Based on Thomas Hardy’s The Mayor of Casterbridge, the story provides an odd, unpredictable group of character dynamics in a volatile setting. America is in its infancy here, still discovering itself day by day, possessed by energy and ambition; Kingdom Come, however, is perpetually covered in snow, as if in premature hibernation, and every human contact is like a small victory over the elements. Winterbottom emphasizes the uncertain and evolving nature of the community here: for example, Milla Jovovich’s character is both a brothel keeper and as respectable a figure as there is in town.

I can’t decide whether or not Jovovich is an interesting actress. She seemed so in Million Dollar Hotel, and her conviction in the derided Joan of Arc epic The Messenger was largely persuasive. For now at least, she’s finding parts which render her stylistic flatness mysterious, even challenging. At best though, she seems to me to represent a limited avenue of investigation (to admit a predisposition that may color my opinion here, she doesn’t strike me as a great beauty either, contrary to reputation). Nastassja Kinski, on the other hand, has fascinated me for her entire career (and it’s astonishing to realize we’re talking about more than two decades there). The Claim essentially casts Kinski as the woman of the past and Jovovich as that of the future, which I think is quite a problem in itself.

Personal tragedy

Neither of these actresses is a particularly robust personality, and not really is anyone else in the cast.

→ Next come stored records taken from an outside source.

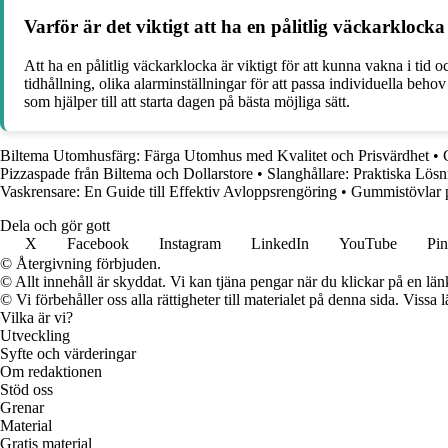
Varför är det viktigt att ha en pålitlig väckarkloc
Att ha en pålitlig väckarklocka är viktigt för att kunna vakna i tid 
tidhållning, olika alarminställningar för att passa individuella b
som hjälper till att starta dagen på bästa möjliga sätt.
Biltema Utomhusfärg: Färga Utomhus med Kvalitet och Prisvärdhet
•
Pizzaspade från Biltema och Dollarstore
•
Slanghållare: Praktiska Lös
Vaskrensare: En Guide till Effektiv Avloppsrengöring
•
Gummistövlar p
Dela och gör gott
X
Facebook
Instagram
LinkedIn
YouTube
Pin
© Återgivning förbjuden.
© Allt innehåll är skyddat. Vi kan tjäna pengar när du klickar på en län
© Vi förbehåller oss alla rättigheter till materialet på denna sida. Vissa
Vilka är vi?
Utveckling
Syfte och värderingar
Om redaktionen
Stöd oss
Grenar
Material
Gratis material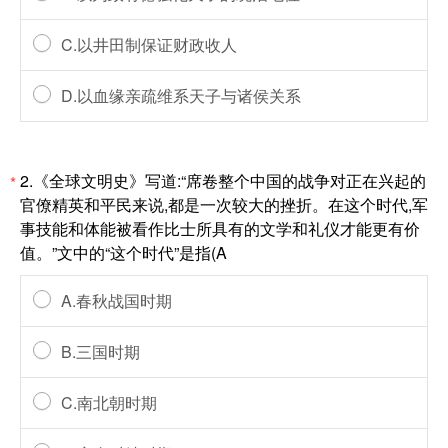
C.以井田制保证财政收人
D.以血缘亲疏维系天子与诸侯关系
2.《全球文明史》写道:“席卷整个中国的战争对正在兴起的
*
官僚精英和平民来说,都是一次较大的挫折。在这个时代,军
事技能和体能被看作比士所具有的文学和礼仪才能更有价
值。”文中的“这个时代”是指(A
A.春秋战国时期
B.三国时期
C.南北朝时期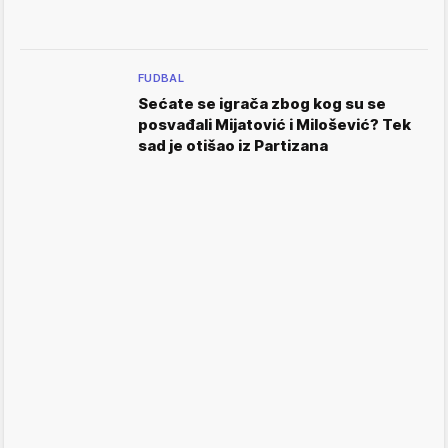
FUDBAL
Sećate se igrača zbog kog su se
posvađali Mijatović i Milošević? Tek
sad je otišao iz Partizana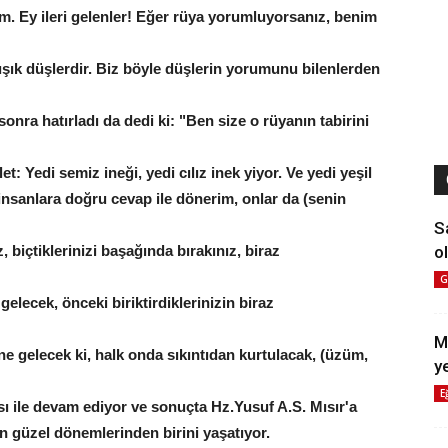
üm. Ey ileri gelenler! Eğer rüya yorumluyorsanız, benim
ışık düşlerdir. Biz böyle düşlerin yorumunu bilenlerden
nra hatırladı da dedi ki: "Ben size o rüyanın tabirini
t: Yedi semiz ineği, yedi cılız inek yiyor. Ve yedi yeşil
insanlara doğru cevap ile dönerim, onlar da (senin
S
ol
, biçtiklerinizi başağında bırakınız, biraz
G
lecek, önceki biriktirdiklerinizin biraz
M
ne gelecek ki, halk onda sıkıntıdan kurtulacak, (üzüm,
y
E
sı ile devam ediyor ve sonuçta Hz.Yusuf A.S. Mısır'a
en güzel dönemlerinden birini yaşatıyor.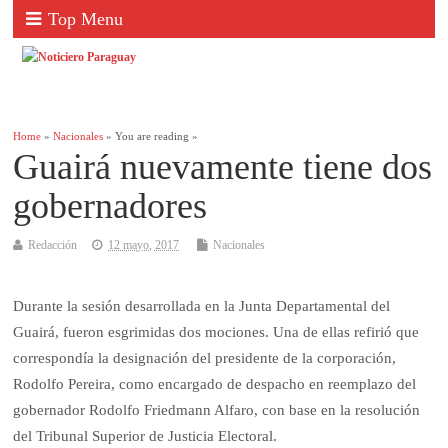
Top Menu
Home
»
Nacionales
» You are reading »
Guairá nuevamente tiene dos
gobernadores
Redacción
12 mayo, 2017
Nacionales
Durante la sesión desarrollada en la Junta Departamental del
Guairá, fueron esgrimidas dos mociones. Una de ellas refirió que
correspondía la designación del presidente de la corporación,
Rodolfo Pereira, como encargado de despacho en reemplazo del
gobernador Rodolfo Friedmann Alfaro, con base en la resolución
del Tribunal Superior de Justicia Electoral.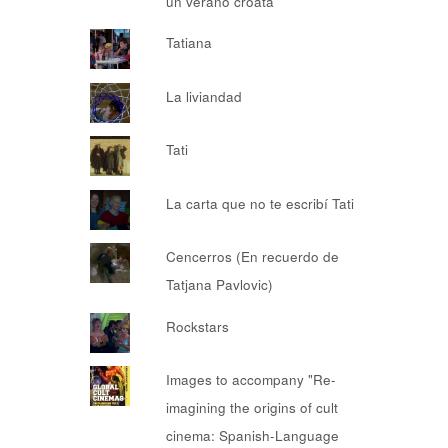
un verano croata
Tatiana
La liviandad
Tati
La carta que no te escribí Tati
Cencerros (En recuerdo de
Tatjana Pavlovic)
Rockstars
Images to accompany "Re-
imagining the origins of cult
cinema: Spanish-Language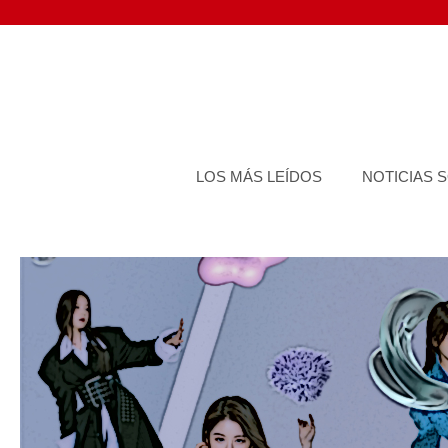
Saltar
al
contenido
LOS MÁS LEÍDOS
NOTICIAS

The characterizations are muted and largely distant – a far cry from the presence of Beatty and Christie in McCabe. In Mullan’s case, this seriously undercuts the personal tragedy that’s supposed to grip the film’s final passages. The intention seems to be to evoke a Lear-like madness, but instead it’s just one man’s folly.

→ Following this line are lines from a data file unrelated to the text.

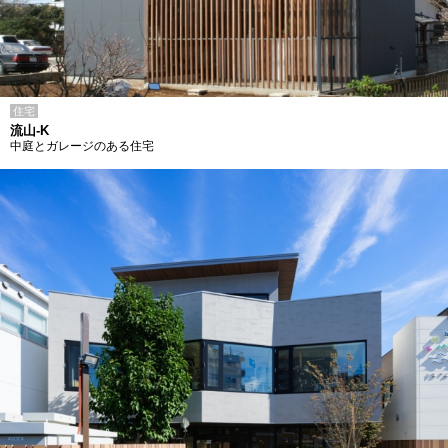
住宅
流山-K
中庭とガレージのある住宅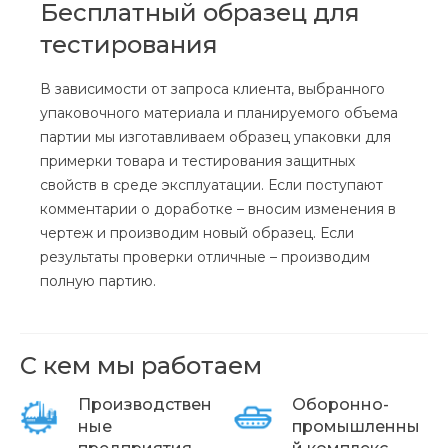
Бесплатный образец для
тестирования
В зависимости от запроса клиента, выбранного
упаковочного материала и планируемого объема
партии мы изготавливаем образец упаковки для
примерки товара и тестирования защитных
свойств в среде эксплуатации. Если поступают
комментарии о доработке – вносим изменения в
чертеж и производим новый образец. Если
результаты проверки отличные – производим
полную партию.
С кем мы работаем
Производствен
Оборонно-
ные
промышленны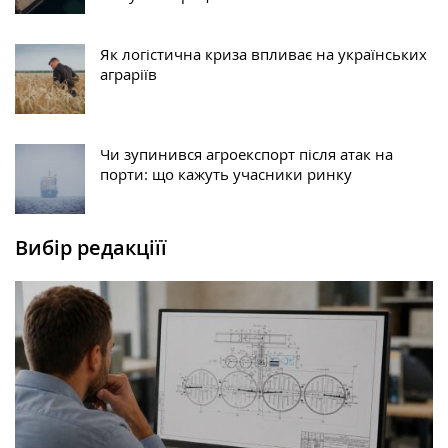
Як логістична криза впливає на українських
аграріїв
Чи зупинився агроекспорт після атак на
порти: що кажуть учасники ринку
Вибір редакціїї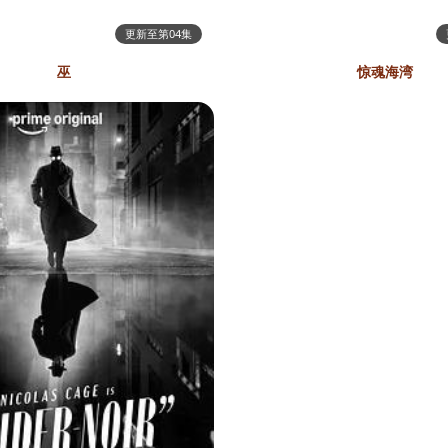
更新至第04集
巫
惊魂海湾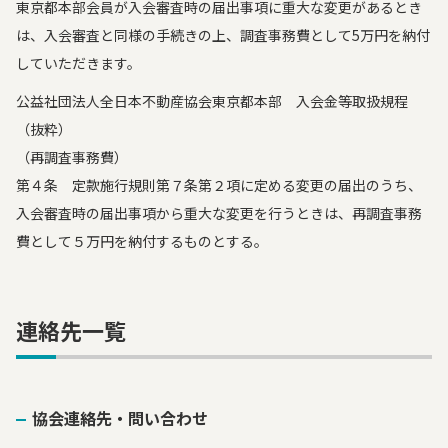
東京都本部会員が入会審査時の届出事項に重大な変更があるとき
は、入会審査と同様の手続きの上、調査事務費として5万円を納付
していただきます。
公益社団法人全日本不動産協会東京都本部 入会金等取扱規程
（抜粋）
（再調査事務費）
第４条 定款施行規則第７条第２項に定める変更の届出のうち、
入会審査時の届出事項から重大な変更を行うときは、再調査事務
費として５万円を納付するものとする。
連絡先一覧
協会連絡先・問い合わせ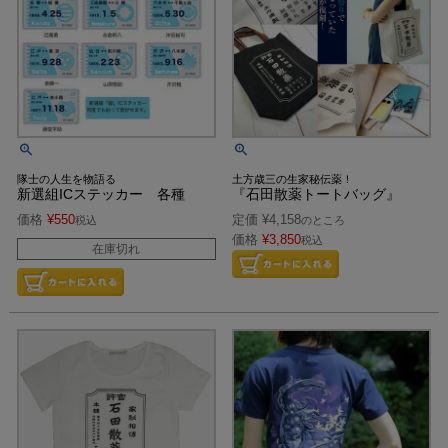
隊士の人生を物語る
土方歳三の生家秘伝薬！
新選組ICステッカー 各種
『石田散薬トートバッグ』
価格
¥
550
定価
¥
4,158
税込
のところ
価格
¥
3,850
税込
在庫切れ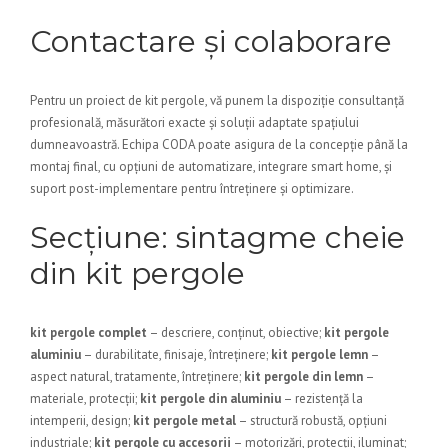
Contactare și colaborare
Pentru un proiect de kit pergole, vă punem la dispoziție consultanță
profesională, măsurători exacte și soluții adaptate spațiului
dumneavoastră. Echipa CODA poate asigura de la concepție până la
montaj final, cu opțiuni de automatizare, integrare smart home, și
suport post-implementare pentru întreținere și optimizare.
Secțiune: sintagme cheie
din kit pergole
kit pergole complet
– descriere, conținut, obiective;
kit pergole
aluminiu
– durabilitate, finisaje, întreținere;
kit pergole lemn
–
aspect natural, tratamente, întreținere;
kit pergole din lemn
–
materiale, protecții;
kit pergole din aluminiu
– rezistență la
intemperii, design;
kit pergole metal
– structură robustă, opțiuni
industriale;
kit pergole cu accesorii
– motorizări, protecții, iluminat;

When The Claim depicts the construction of a new town, overseen by Jovovich, one remembers Claudia Cardinale’s similar evolution into a frontier matriarch in Sergio Leone’s Once Upon a Time in the West, which merely provides another perspective on the limitations of Winterbottom’s film. I sometimes find Leone’s desire for grandeur to be more than individual scenes can bear, but his film’s scope and confidence are unmistakable, and the long final camera pan across the diverse activity of an embryonic new American community is both as striking as documentary and as thrilling as giddy fantasy. The Claim never makes such an impact. It’s not about anything, except what it’s about. It tries to construct structures that might generate classic meanings and allusions, like McCabe, but seems to end up aimlessly shuffling the cards, like Quintet.

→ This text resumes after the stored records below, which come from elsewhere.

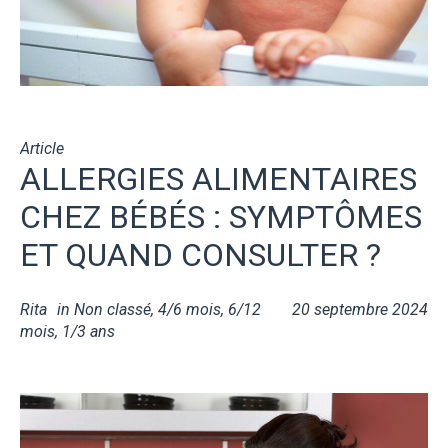
Article
ALLERGIES ALIMENTAIRES
CHEZ BÉBÉS : SYMPTÔMES
ET QUAND CONSULTER ?
Rita
in
Non classé
,
4/6 mois
,
6/12
20 septembre 2024
mois
,
1/3 ans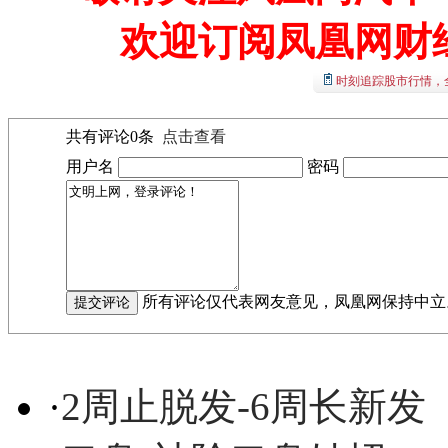
欢迎订阅凤凰网财
时刻追踪股市行情，
共有评论
0
条
点击查看
用户名
密码
所有评论仅代表网友意见，凤凰网保持中立
·
2周止脱发-6周长新发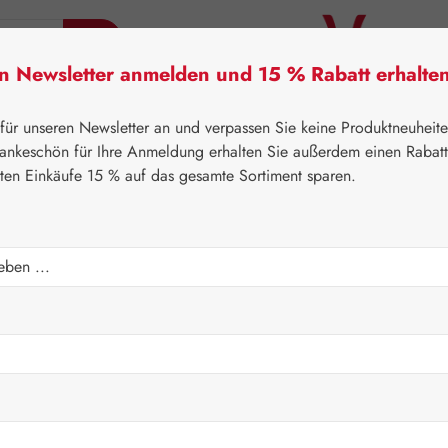
en Newsletter anmelden und 15 % Rabatt erhalte
tner Lifecare
Pater Severin Naturprodukte
Handels
 für unseren Newsletter an und verpassen Sie keine Produktneuheit
ankeschön für Ihre Anmeldung erhalten Sie außerdem einen Rabat
sten Einkäufe 15 % auf das gesamte Sortiment sparen.
⌂
Handelswaren
Nährstoffe
n 600 mg Tabletten
Regulärer Prei
69,90 
Inhalt:
0.136 Ki
Preise inkl. M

Michael Winterbottom is a remarkably versatile film director, apparently adopting a different style and outlook for just about every movie he makes, and that usually works fine for small-scale British movies. Personally I thought Welcome to Sarajevo was overrated, and I Want You underrated, but these are not issues that are likely to get too many people’s blood boiling. Even if The Claim were one of the year’s best films, at best I think the case would come down to a happy accident. Whereas Robert Altman, for all his love of chaos and sprawling canvases, has never been anything other than deliberate.